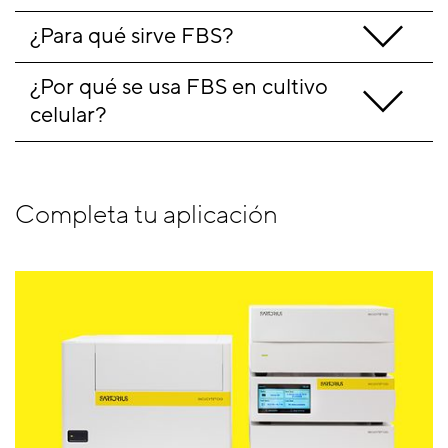
¿Para qué sirve FBS?
¿Por qué se usa FBS en cultivo 
celular?
Completa tu aplicación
=-=-=-=-=
Would you transcribe, exactly, the lines running from the one that contains "FBS en cultivo" through the final line of the listing above? Include both ends and nothing else.

YOUR RESPONSE =>
¿Por qué se usa FBS en cultivo 
celular?
Completa tu aplicación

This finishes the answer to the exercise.